We presented his case to our graduate medical grand rounds in the effort to get some consensus. Did he need a cardiac surgeon or a sheriff?

It happened that he was then absent to our care for several months. One of our eager residents had the initiative to call Los Angeles County Hospital, and indeed there he was, now their burden.

Certainly, an aspect of his care is financial. His hospital bills at Stanford were picked up to the tune of $600,000 by Medi-Cal. Who pays the bills for Medi-Cal? You do. I do, we all do. So does his intrinsic right to medical care qualify him for infinite free medical response? Does responsibility trump rights? I wrestle with this dilemma.

What is society's responsibility to pay for someone's destructive behavior? I have no argument with the individual's freedom to own their body. But just don't send me the bill for your decision. What about smokers? High rise construction workers? Obesity? Certainly, they all are financial risks. Who pays this bill?
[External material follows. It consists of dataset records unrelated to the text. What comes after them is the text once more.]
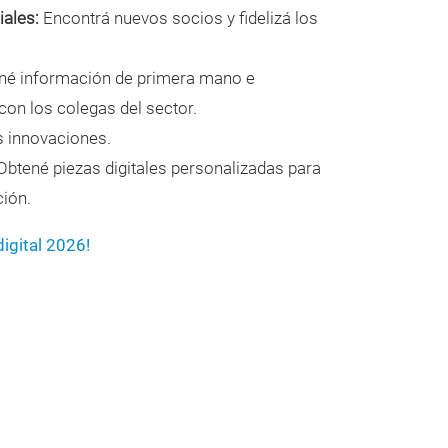
ales:
Encontrá nuevos socios y fidelizá los
né información de primera mano e
con los colegas del sector.
 innovaciones.
btené piezas digitales personalizadas para
ción.
igital 2026!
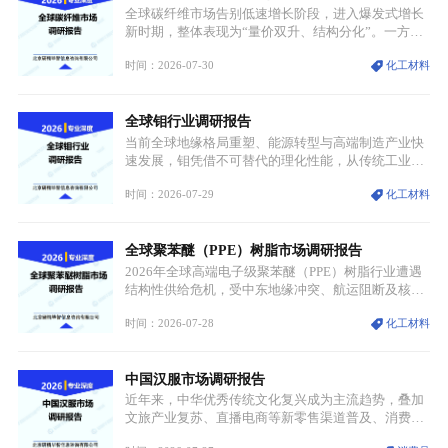
资源与产能、中国主导消费与技术、工艺向低碳湿法
全球碳纤维市场告别低速增长阶段，进入爆发式增长
迭代、再生镍加速补位”的全新格局。
新时期，整体表现为“量价双升、结构分化”。一方面
市场整体需求量与市场价值同步走高，行业盈利空间
时间：2026-07-30
化工材料
持续扩张；另一方面产品、需求、应用场景呈现明显
分层，高端小丝束产品溢价能力突出，大丝束产品依
托性价比抢占工业主流市场，通用型产品支撑行业整
全球钼行业调研报告
体规模扩张，高附加值领域与规模化工业应用形成两
大独立增长体系。
当前全球地缘格局重塑、能源转型与高端制造产业快
速发展，钼凭借不可替代的理化性能，从传统工业金
属转变为各国重点管控的战略矿产，行业整体进入供
时间：2026-07-29
化工材料
需格局重构、价值体系重估的新阶段。钼是典型难熔
金属，核心物理化学性能构筑了其不可替代性，也是
其广泛应用于高端领域的基础，多重特性叠加，让钼
全球聚苯醚（PPE）树脂市场调研报告
贯穿传统工业、高端制造、军工、新能源等多个核心
产业，成为现代工业体系中不可或缺的基础材料。
2026年全球高端电子级聚苯醚（PPE）树脂行业遭遇
结构性供给危机，受中东地缘冲突、航运阻断及核心
生产设施损毁多重因素影响，全球最大产能基地全面
时间：2026-07-28
化工材料
停产，行业长期维持寡头垄断的供应链格局彻底瓦
解。本次危机直接造成全球七成高端PPE树脂断供，
产品价格半年内暴涨超400%，上下游产业链出现“有
中国汉服市场调研报告
价无市”的供给真空，并沿高频覆铜板、PCB电路板向
AI服务器、5G基站等高端电子终端持续传导，全产业
近年来，中华优秀传统文化复兴成为主流趋势，叠加
链生产、成本、交付均承受巨大压力。
文旅产业复苏、直播电商等新零售渠道普及、消费群
体审美迭代多重因素，汉服行业迎来发展黄金期。汉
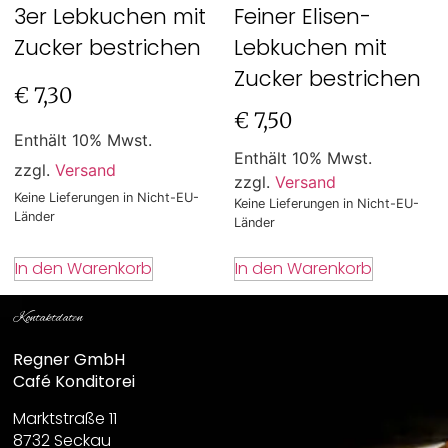
3er Lebkuchen mit
Feiner Elisen-
Zucker bestrichen
Lebkuchen mit
Zucker bestrichen
€
7,30
€
7,50
Enthält 10% Mwst.
Enthält 10% Mwst.
zzgl.
Versand
zzgl.
Versand
Keine Lieferungen in Nicht-EU-
Keine Lieferungen in Nicht-EU-
Länder
Länder
In den Warenkorb
In den Warenkorb
Kontaktdaten
Regner GmbH
Café Konditorei
Marktstraße 11
8732 Seckau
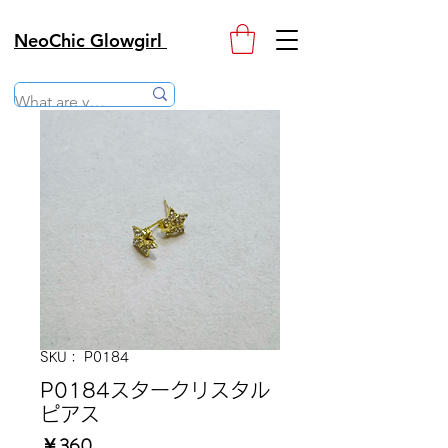
NeoChic Glowgirl
SKU： P0184
P0184スタークリスタル
ピアス
価
￥360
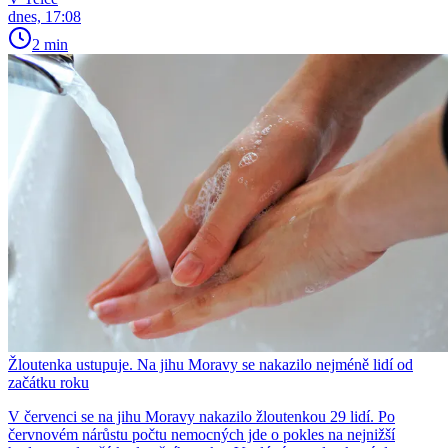
dnes, 17:08
2 min
Žloutenka ustupuje. Na jihu Moravy se nakazilo nejméně lidí od
začátku roku
V červenci se na jihu Moravy nakazilo žloutenkou 29 lidí. Po
červnovém nárůstu počtu nemocných jde o pokles na nejnižší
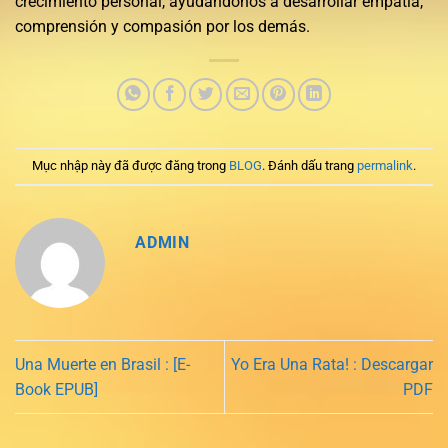
crecimiento personal, ayudándonos a desarrollar empatía,
comprensión y compasión por los demás.
Mục nhập này đã được đăng trong
BLOG
. Đánh dấu trang
permalink
.
ADMIN
Una Muerte en Brasil : [E-
Yo Era Una Rata! : Descargar
Book EPUB]
PDF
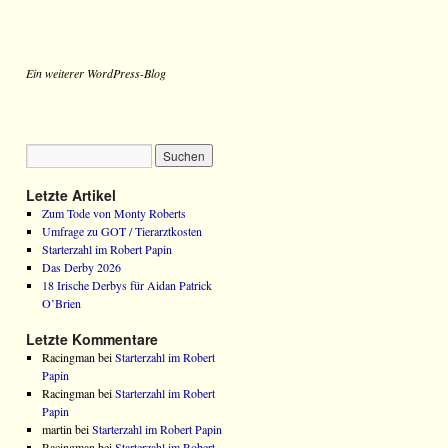
Ein weiterer WordPress-Blog
Letzte Artikel
Zum Tode von Monty Roberts
Umfrage zu GOT / Tierarztkosten
Starterzahl im Robert Papin
Das Derby 2026
18 Irische Derbys für Aidan Patrick
O’Brien
Letzte Kommentare
Racingman bei
Starterzahl im Robert
Papin
Racingman bei
Starterzahl im Robert
Papin
martin bei
Starterzahl im Robert Papin
Racingman bei
Starterzahl im Robert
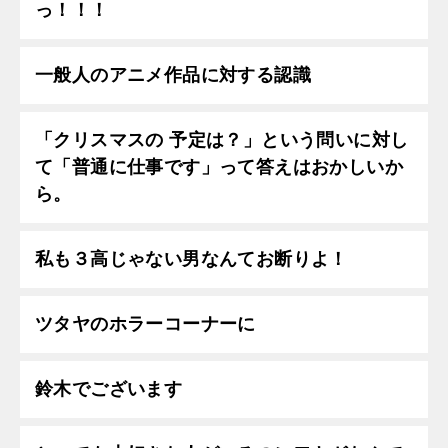
っ！！！
一般人のアニメ作品に対する認識
「クリスマスの 予定は？」という問いに対し
て「普通に仕事です」って答えはおかしいか
ら。
私も３高じゃない男なんてお断りよ！
ツタヤのホラーコーナーに
鈴木でございます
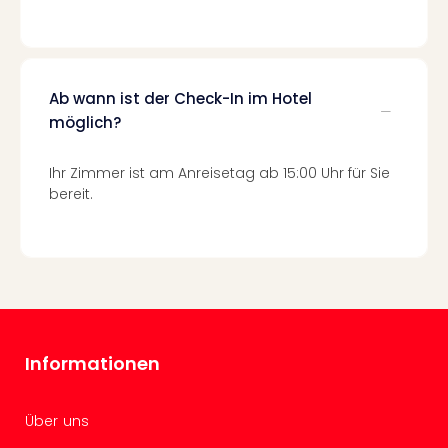
–
die
Auss
Form
Ab wann ist der Check-In im Hotel
1
möglich?
Die
Auss
Ihr Zimmer ist am Anreisetag ab 15:00 Uhr für Sie
alle
bereit.
Ang
Spor
Skiu
in
Deu
Skiu
in
Öste
Informationen
Form
1
Reis
Über uns
Konz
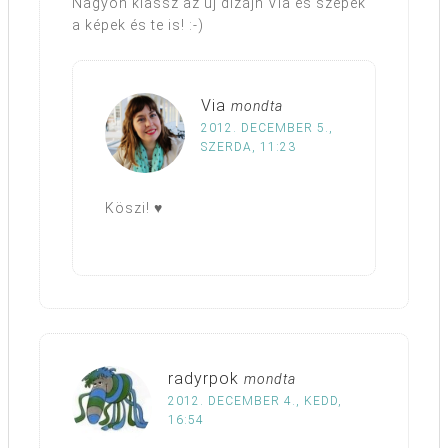
Nagyon klassz az új dizájn Via és szépek
a képek és te is! :-)
Via
mondta
2012. DECEMBER 5.,
SZERDA, 11:23
Köszi! ♥
radyrpok
mondta
2012. DECEMBER 4., KEDD,
16:54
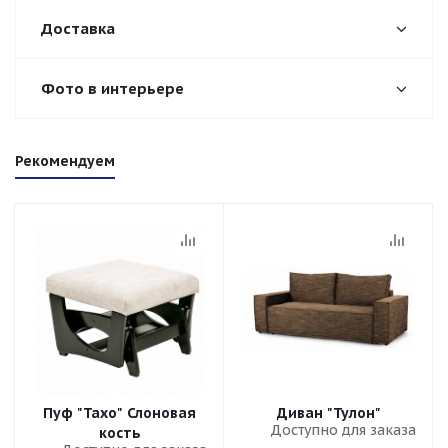
Доставка
Фото в интерьере
Рекомендуем
Пуф "Тахо" Слоновая
Диван "Тулон"
Доступно для заказа
кость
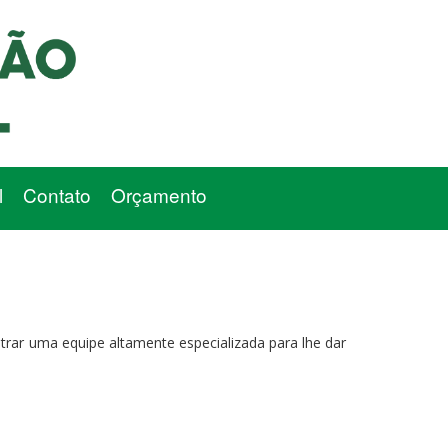
l
Contato
Orçamento
trar uma equipe altamente especializada para lhe dar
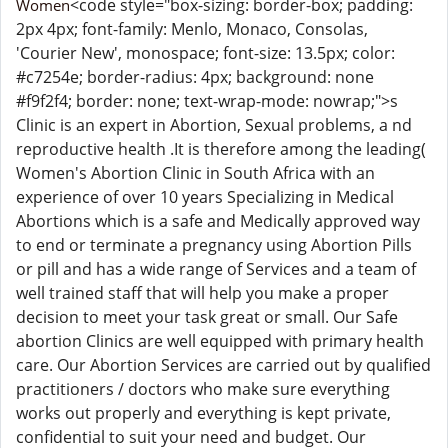
<code style="box-sizing: border-box; padding:
Women
2px 4px; font-family: Menlo, Monaco, Consolas,
'Courier New', monospace; font-size: 13.5px; color:
#c7254e; border-radius: 4px; background: none
#f9f2f4; border: none; text-wrap-mode: nowrap;">s
Clinic is an expert in Abortion, Sexual problems, a nd
reproductive health .It is therefore among the leading(
Women's Abortion Clinic in South Africa with an
experience of over 10 years Specializing in Medical
Abortions which is a safe and Medically approved way
to end or terminate a pregnancy using Abortion Pills
or pill and has a wide range of Services and a team of
well trained staff that will help you make a proper
decision to meet your task great or small. Our Safe
abortion Clinics are well equipped with primary health
care. Our Abortion Services are carried out by qualified
practitioners / doctors who make sure everything
works out properly and everything is kept private,
confidential to suit your need and budget. Our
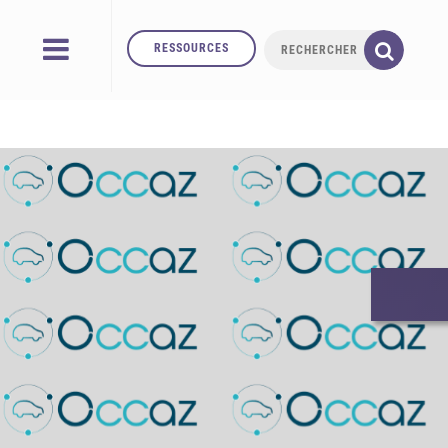
RESSOURCES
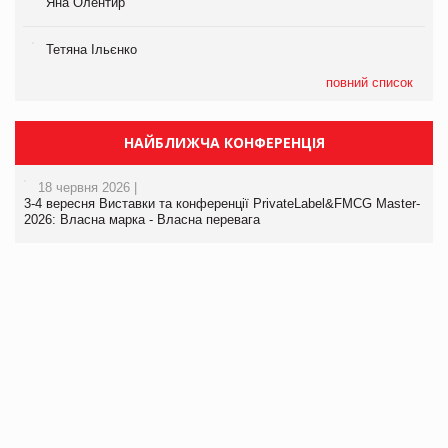
Яна Олентир
Тетяна Ільєнко
повний список
НАЙБЛИЖЧА КОНФЕРЕНЦІЯ
18 червня 2026 |
3-4 вересня Виставки та конференції PrivateLabel&FMCG Master-
2026: Власна марка - Власна перевага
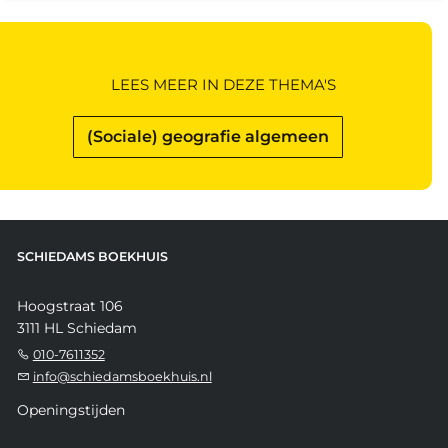
LEES MEER IN DEZE THEMA'S
(Sociale) geografie algemeen
SCHIEDAMS BOEKHUIS
Hoogstraat 106
3111 HL Schiedam
010-7611352
info@schiedamsboekhuis.nl
Openingstijden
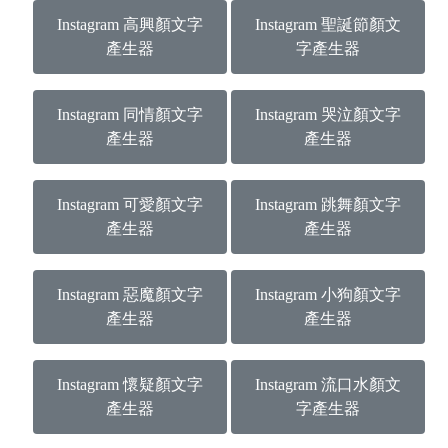
Instagram 高興顏文字
Instagram 聖誕節顏文
產生器
字產生器
Instagram 同情顏文字
Instagram 哭泣顏文字
產生器
產生器
Instagram 可愛顏文字
Instagram 跳舞顏文字
產生器
產生器
Instagram 惡魔顏文字
Instagram 小狗顏文字
產生器
產生器
Instagram 懷疑顏文字
Instagram 流口水顏文
產生器
字產生器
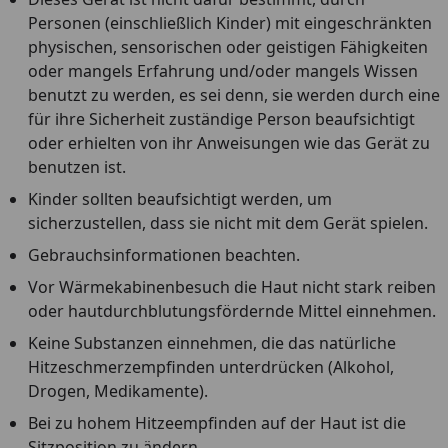
Personen (einschließlich Kinder) mit eingeschränkten
physischen, sensorischen oder geistigen Fähigkeiten
oder mangels Erfahrung und/oder mangels Wissen
benutzt zu werden, es sei denn, sie werden durch eine
für ihre Sicherheit zuständige Person beaufsichtigt
oder erhielten von ihr Anweisungen wie das Gerät zu
benutzen ist.
Kinder sollten beaufsichtigt werden, um
sicherzustellen, dass sie nicht mit dem Gerät spielen.
Gebrauchsinformationen beachten.
Vor Wärmekabinenbesuch die Haut nicht stark reiben
oder hautdurchblutungsfördernde Mittel einnehmen.
Keine Substanzen einnehmen, die das natürliche
Hitzeschmerzempfinden unterdrücken (Alkohol,
Drogen, Medikamente).
Bei zu hohem Hitzeempfinden auf der Haut ist die
Sitzposition zu ändern.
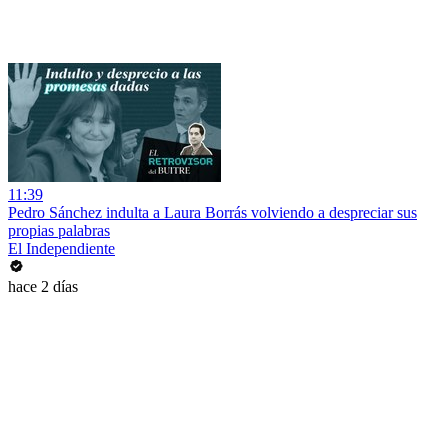
11:39
Pedro Sánchez indulta a Laura Borrás volviendo a despreciar sus
propias palabras
El Independiente
hace 2 días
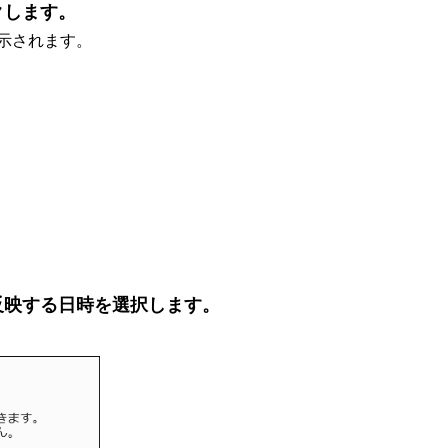
クします。
示されます。
反映する日時を選択します。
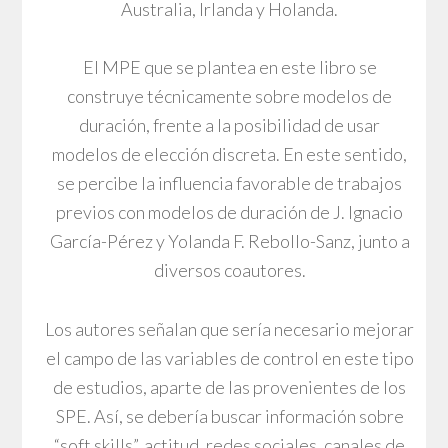
Australia, Irlanda y Holanda.
El MPE que se plantea en este libro se
construye técnicamente sobre modelos de
duración, frente a la posibilidad de usar
modelos de elección discreta. En este sentido,
se percibe la influencia favorable de trabajos
previos con modelos de duración de J. Ignacio
García-Pérez y Yolanda F. Rebollo-Sanz, junto a
diversos coautores.
Los autores señalan que sería necesario mejorar
el campo de las variables de control en este tipo
de estudios, aparte de las provenientes de los
SPE. Así, se debería buscar información sobre
“soft skills”, actitud, redes sociales, canales de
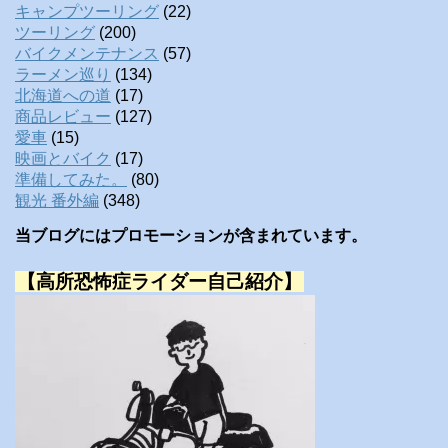
キャンプツーリング
(22)
ツーリング
(200)
バイクメンテナンス
(57)
ラーメン巡り
(134)
北海道への道
(17)
商品レビュー
(127)
愛車
(15)
映画とバイク
(17)
準備してみた。
(80)
観光 番外編
(348)
当ブログにはプロモーションが含まれています。
【高所恐怖症ライダー自己紹介】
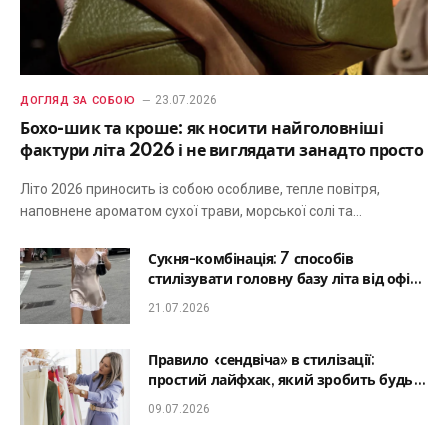
23.07.2026
ДОГЛЯД ЗА СОБОЮ
Бохо-шик та кроше: як носити найголовніші
фактури літа 2026 і не виглядати занадто просто
Літо 2026 приносить із собою особливе, тепле повітря,
наповнене ароматом сухої трави, морської солі та…
Сукня-комбінація: 7 способів
стилізувати головну базу літа від офісу
до романтичної вечері
21.07.2026
Правило «сендвіча» в стилізації:
простий лайфхак, який зробить будь-
який образ гармонійним
09.07.2026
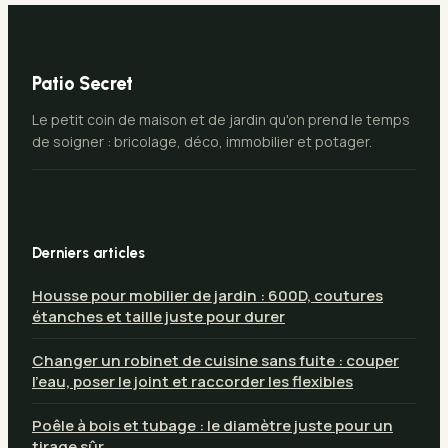
Patio Secret
Le petit coin de maison et de jardin qu'on prend le temps
de soigner : bricolage, déco, immobilier et potager.
Derniers articles
Housse pour mobilier de jardin : 600D, coutures
étanches et taille juste pour durer
Changer un robinet de cuisine sans fuite : couper
l’eau, poser le joint et raccorder les flexibles
Poêle à bois et tubage : le diamètre juste pour un
tirage sûr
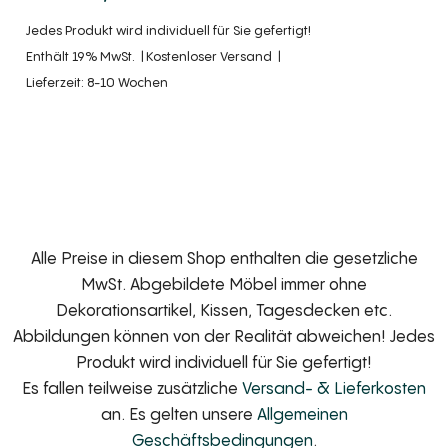
Jedes Produkt wird individuell für Sie gefertigt!
Enthält 19% MwSt.
Kostenloser Versand
Lieferzeit: 8-10 Wochen
Alle Preise in diesem Shop enthalten die gesetzliche
MwSt. Abgebildete Möbel immer ohne
Dekorationsartikel, Kissen, Tagesdecken etc.
Abbildungen können von der Realität abweichen! Jedes
Produkt wird individuell für Sie gefertigt!
Es fallen teilweise zusätzliche
Versand- & Lieferkosten
an. Es gelten unsere
Allgemeinen
Geschäftsbedingungen
.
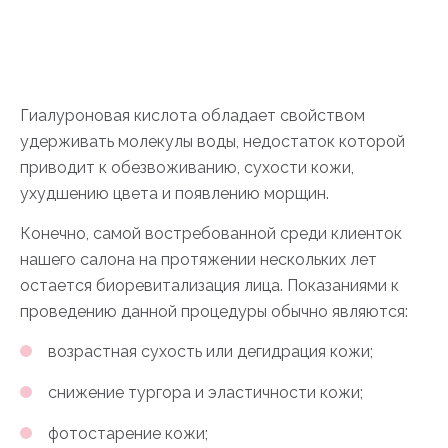
Гиалуроновая кислота обладает свойством
удерживать молекулы воды, недостаток которой
приводит к обезвоживанию, сухости кожи,
ухудшению цвета и появлению морщин.
Конечно, самой востребованной среди клиенток
нашего салона на протяжении нескольких лет
остается биоревитализация лица. Показаниями к
проведению данной процедуры обычно являются:
возрастная сухость или дегидрация кожи;
снижение тургора и эластичности кожи;
фотостарение кожи;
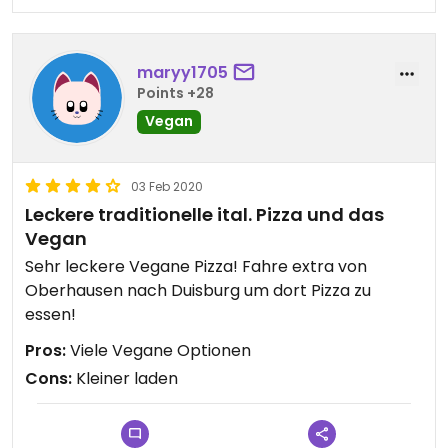
maryy1705
Points +28
Vegan
03 Feb 2020
Leckere traditionelle ital. Pizza und das
Vegan
Sehr leckere Vegane Pizza! Fahre extra von
Oberhausen nach Duisburg um dort Pizza zu
essen!
Pros:
Viele Vegane Optionen
Cons:
Kleiner laden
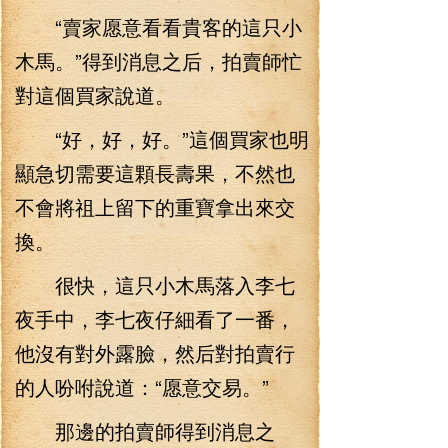
“賣家愿意看看貴客的這只小
木馬。”得到消息之后，拍賣師忙
對這個買家說道。
“好，好，好。”這個買家也明
顯急切需要這顆長壽果，不然也
不會將祖上留下的重寶拿出來交
換。
很快，這只小木馬落入李七
夜手中，李七夜仔細看了一番，
他沒有對外露臉，然后對拍賣行
的人吩咐說道：“愿意交易。”
那邊的拍賣師得到消息之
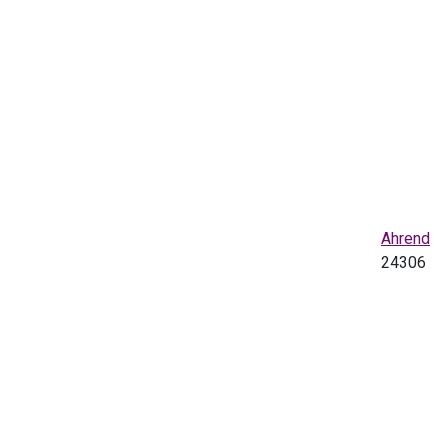
Ahrend
24306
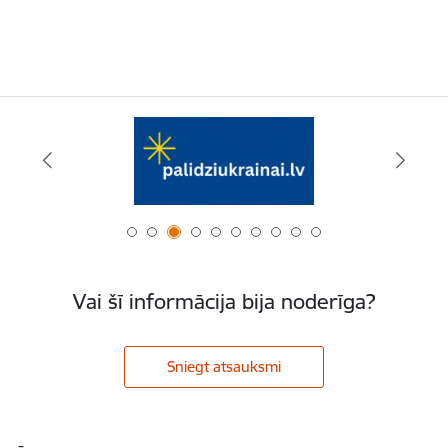
Vai šī informācija bija noderīga?
Sniegt atsauksmi
Kājene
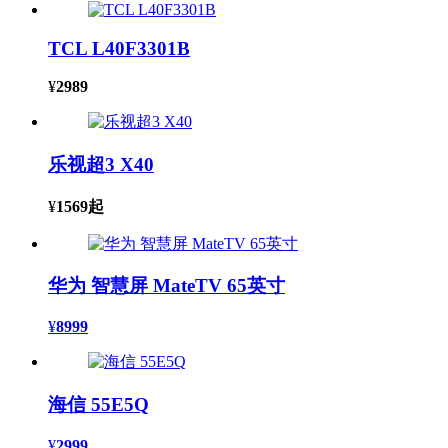
TCL L40F3301B
¥
2989
乐视超3 X40
¥
1569
起
华为 智慧屏 MateTV 65英寸
¥
8999
海信 55E5Q
¥
2999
We all do.

Several years ago while debating this issue, I contacted Norman Daniels at Harvard, who is one of our major bioethicists. (1) His immediate response to me was, "You can't blame the victim. Society bears the collective responsibility for all of its citizens, regardless of behavior." His feeling is that behavior is indeed a byproduct of the whole system, and any associated costs should be shared by all.

Is this true?

My debate goes on.

Reference:

Daniel N. Just Health. Meeting Health Needs Fairly 2007 Cambridge Univ Press.